Les femmes allemandes ont-elles réussi à se débarrasser totalement du système des 3K ? Au 19ème siècle, Kaiser Wilhelm II, le troisième et dernier empereur allemand, défini un rôle pour les femmes qui se limite à "Kirche, Küche, Kinder". Ces trois "K", que l'on peut traduire, dans l'ordre, par "église", "cuisine" et "enfants", représentait les valeurs traditionnelles dévolues aux femmes.

Cette définition est donc antérieure à l'avènement du régime nazi, mais elle demeure associée au Troisième Reich. Le discours d'Adolf Hitler en septembre 1934 à l'« Organisation des femmes nationales socialistes » (NS-Frauenschaft) affirma que pour la femme allemande son « Univers est son mari, sa famille, ses enfants et son foyer » !

En Allemagne, les femmes ont toujours été considérées inférieures à leurs contemporains masculins.

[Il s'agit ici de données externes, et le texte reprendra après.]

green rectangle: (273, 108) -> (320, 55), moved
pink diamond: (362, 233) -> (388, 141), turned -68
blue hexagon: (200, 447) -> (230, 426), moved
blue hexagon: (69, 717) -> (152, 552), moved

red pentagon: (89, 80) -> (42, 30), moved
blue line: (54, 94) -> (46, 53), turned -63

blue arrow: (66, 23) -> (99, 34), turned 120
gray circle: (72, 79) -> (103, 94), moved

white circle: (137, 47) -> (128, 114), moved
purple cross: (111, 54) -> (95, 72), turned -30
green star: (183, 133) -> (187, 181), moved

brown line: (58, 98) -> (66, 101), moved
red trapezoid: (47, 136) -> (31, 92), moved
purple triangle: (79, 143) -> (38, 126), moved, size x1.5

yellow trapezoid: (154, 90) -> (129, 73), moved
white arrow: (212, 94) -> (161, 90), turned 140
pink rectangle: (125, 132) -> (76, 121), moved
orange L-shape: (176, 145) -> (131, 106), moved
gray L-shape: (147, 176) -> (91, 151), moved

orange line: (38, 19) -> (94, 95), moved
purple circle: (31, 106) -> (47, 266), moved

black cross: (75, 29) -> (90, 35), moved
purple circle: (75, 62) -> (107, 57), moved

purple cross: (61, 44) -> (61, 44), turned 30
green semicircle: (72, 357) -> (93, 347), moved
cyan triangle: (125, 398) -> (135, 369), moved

Au cours des dernières années, beaucoup de choses ont changées pour les femmes allemandes, mais il n'est toujours pas facile de concilier vie de famille et carrière professionnelle. Le 9 mars 2011, Katharina Cheimanoff  a publié "l’Allemagne : le tourment européen de l’égalité des sexes", dans lequel elle a discuté les inégalités hommes-femmes, qui sont encore très marquées en Allemagne.

Comme en 2015, les femmes scientifiques allemandes de nouveau exclues, il n'y a aucune femme nominée pour l’édition 2016 du prestigieux Prix allemand de l’avenir  « Deutscher Zukunftspreis ».

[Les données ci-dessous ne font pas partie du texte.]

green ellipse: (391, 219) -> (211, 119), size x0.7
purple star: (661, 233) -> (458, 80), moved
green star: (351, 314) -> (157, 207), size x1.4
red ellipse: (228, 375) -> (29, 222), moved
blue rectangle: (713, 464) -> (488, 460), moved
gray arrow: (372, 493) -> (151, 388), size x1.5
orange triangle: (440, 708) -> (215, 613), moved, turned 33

Créé en 1997, ce prix récompensent des prestations exceptionnelles en matière d'art, d'économie, de technique ou de recherche scientifique. Il est remis chaque année par le président de la République fédérale (Bundespräsident, en allemand).

Les huit scientifiques qui ont été sélectionnés pour le Prix allemand de l’avenir © http://www.deutscher-zukunftspreis.de Les huit scientifiques qui ont été sélectionnés pour le Prix allemand de l’avenir © http://www.deutscher-zukunftspreis.de

 « Le 30 Novembre 2016, le Prix allemand de l’avenir sera décerné pour la vingtième fois. Cette année, l'accent sera mis sur la technologie du laser, les systèmes de propulsion verts destinés à l'automobile, ainsi que les matériaux de construction écologiques et rentables.», annonce le message du président de la République fédérale Joachim Gauck.
 

Trois projets et huit scientifiques ont été sélectionnés, mais pas une seule femme. Depuis sa création, seulement six femmes ont reçu ce prix (contre 42 pour les hommes !).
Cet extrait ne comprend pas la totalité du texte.